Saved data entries
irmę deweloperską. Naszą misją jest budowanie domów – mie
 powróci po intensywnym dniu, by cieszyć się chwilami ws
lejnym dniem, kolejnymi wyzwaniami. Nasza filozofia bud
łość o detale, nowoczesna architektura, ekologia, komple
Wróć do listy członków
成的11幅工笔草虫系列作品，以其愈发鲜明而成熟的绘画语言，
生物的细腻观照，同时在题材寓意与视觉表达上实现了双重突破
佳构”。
--
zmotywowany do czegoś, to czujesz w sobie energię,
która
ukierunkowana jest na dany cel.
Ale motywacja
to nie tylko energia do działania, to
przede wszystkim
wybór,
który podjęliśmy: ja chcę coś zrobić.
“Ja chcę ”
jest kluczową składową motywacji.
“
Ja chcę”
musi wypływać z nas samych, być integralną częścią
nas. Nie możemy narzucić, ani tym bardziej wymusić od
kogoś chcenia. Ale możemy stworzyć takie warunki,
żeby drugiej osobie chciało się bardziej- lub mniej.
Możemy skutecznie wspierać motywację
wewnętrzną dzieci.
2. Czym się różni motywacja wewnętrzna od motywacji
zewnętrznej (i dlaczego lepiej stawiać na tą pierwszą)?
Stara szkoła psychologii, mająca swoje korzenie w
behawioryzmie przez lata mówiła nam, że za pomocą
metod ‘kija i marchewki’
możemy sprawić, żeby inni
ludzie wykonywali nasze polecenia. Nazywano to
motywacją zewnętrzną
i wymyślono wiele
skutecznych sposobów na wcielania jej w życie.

WHAT THE EXERCISE ASKS: Pull out every line holding "żeby" from the records above, and copy it.

OUTPUT FOR THIS EXERCISE:
żeby drugiej osobie chciało się bardziej- lub mniej.
możemy sprawić, żeby inni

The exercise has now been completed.